Look through the data below and count each line where the word "Greek" appears. Reply with the count alone.

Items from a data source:
┄┄┄┄┄┄┄┄┄┄┄┄┄┄┄┄┄┄┄┄

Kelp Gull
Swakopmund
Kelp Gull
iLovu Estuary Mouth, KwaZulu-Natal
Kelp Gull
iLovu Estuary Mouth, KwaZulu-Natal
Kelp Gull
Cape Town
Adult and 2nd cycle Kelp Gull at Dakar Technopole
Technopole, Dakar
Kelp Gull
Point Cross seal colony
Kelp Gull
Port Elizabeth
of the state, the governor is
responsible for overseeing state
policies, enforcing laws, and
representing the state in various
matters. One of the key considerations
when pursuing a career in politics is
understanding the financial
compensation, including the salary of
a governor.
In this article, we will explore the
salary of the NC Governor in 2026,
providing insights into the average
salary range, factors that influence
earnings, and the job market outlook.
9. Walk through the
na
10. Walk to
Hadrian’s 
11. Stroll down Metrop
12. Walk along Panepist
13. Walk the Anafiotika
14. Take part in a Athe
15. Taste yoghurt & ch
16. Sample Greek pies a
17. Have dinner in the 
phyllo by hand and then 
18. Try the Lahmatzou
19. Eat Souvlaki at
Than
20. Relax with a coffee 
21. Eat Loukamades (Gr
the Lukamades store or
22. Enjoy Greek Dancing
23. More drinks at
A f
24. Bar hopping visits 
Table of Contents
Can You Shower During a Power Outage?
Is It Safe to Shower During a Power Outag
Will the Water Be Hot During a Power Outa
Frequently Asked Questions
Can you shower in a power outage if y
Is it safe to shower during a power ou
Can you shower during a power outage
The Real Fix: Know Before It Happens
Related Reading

┄┄┄┄┄┄┄┄┄┄┄┄┄┄┄┄┄┄┄┄

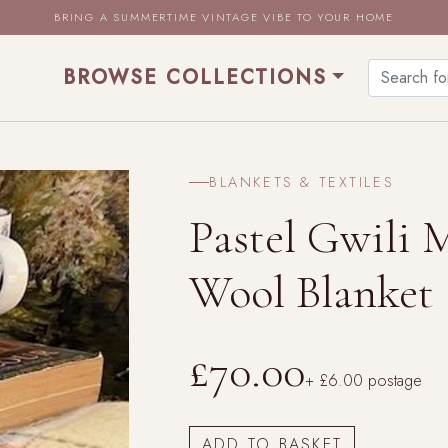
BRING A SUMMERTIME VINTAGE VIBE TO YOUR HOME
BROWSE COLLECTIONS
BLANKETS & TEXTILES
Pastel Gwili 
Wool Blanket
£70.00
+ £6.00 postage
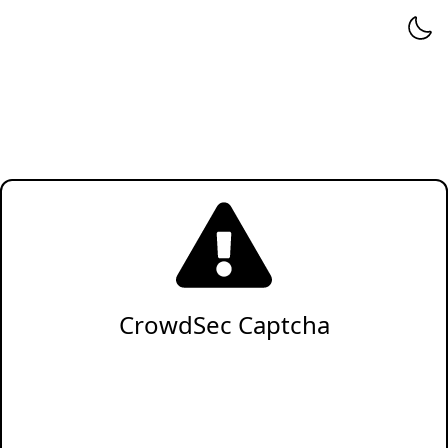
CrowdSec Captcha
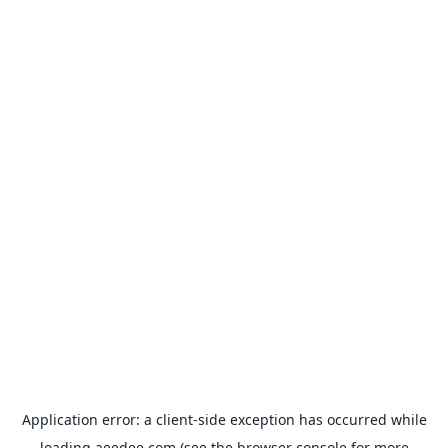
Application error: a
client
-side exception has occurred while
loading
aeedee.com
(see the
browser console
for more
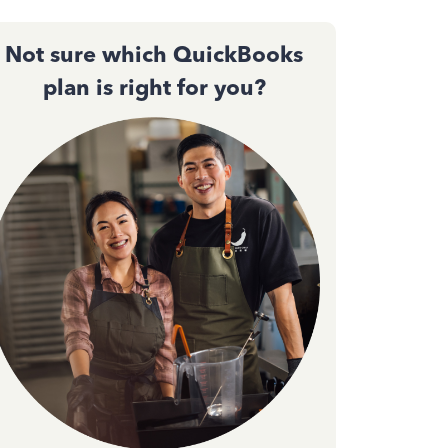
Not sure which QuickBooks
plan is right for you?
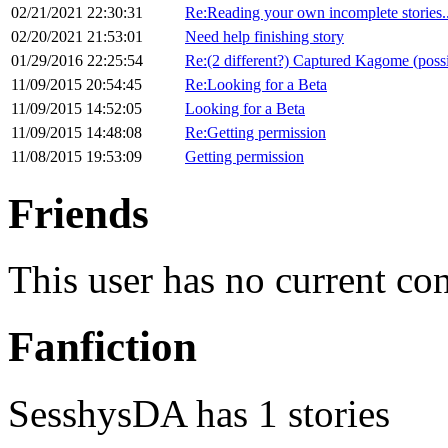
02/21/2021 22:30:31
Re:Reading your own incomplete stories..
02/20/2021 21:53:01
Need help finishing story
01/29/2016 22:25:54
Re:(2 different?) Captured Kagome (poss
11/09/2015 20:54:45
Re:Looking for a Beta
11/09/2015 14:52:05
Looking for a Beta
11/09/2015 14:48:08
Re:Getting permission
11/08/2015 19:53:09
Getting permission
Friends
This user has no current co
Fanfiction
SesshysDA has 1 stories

┄┄┄┄┄┄┄┄┄┄┄┄┄┄┄┄┄┄┄┄

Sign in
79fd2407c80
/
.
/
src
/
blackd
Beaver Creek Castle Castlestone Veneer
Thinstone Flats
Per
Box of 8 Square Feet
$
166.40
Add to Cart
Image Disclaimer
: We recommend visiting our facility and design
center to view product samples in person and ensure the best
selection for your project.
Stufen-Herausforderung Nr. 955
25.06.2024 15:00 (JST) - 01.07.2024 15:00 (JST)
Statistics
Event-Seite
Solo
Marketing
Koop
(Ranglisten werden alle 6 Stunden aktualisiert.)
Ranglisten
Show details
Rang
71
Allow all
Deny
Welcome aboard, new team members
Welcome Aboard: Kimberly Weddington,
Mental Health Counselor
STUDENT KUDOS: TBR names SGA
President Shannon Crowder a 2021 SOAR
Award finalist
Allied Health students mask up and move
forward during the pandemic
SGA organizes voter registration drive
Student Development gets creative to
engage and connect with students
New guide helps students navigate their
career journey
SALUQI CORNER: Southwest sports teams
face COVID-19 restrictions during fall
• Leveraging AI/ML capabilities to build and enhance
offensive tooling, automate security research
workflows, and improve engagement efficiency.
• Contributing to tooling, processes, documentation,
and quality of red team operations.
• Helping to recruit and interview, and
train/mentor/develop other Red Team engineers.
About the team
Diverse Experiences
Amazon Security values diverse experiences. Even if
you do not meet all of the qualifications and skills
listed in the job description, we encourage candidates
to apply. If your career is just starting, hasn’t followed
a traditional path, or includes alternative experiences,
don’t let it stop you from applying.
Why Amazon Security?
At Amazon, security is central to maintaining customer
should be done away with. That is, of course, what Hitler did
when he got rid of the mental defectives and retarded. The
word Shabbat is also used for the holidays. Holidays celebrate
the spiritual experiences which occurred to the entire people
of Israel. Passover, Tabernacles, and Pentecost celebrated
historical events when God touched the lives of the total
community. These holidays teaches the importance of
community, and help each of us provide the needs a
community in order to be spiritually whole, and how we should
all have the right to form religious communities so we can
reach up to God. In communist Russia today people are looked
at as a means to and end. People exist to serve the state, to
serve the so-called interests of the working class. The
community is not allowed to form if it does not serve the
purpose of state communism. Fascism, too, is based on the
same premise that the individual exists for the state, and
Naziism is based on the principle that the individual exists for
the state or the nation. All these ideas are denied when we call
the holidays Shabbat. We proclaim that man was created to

┄┄┄┄┄┄┄┄┄┄┄┄┄┄┄┄┄┄┄┄

SOLUTION FOR THIS PROBLEM: 2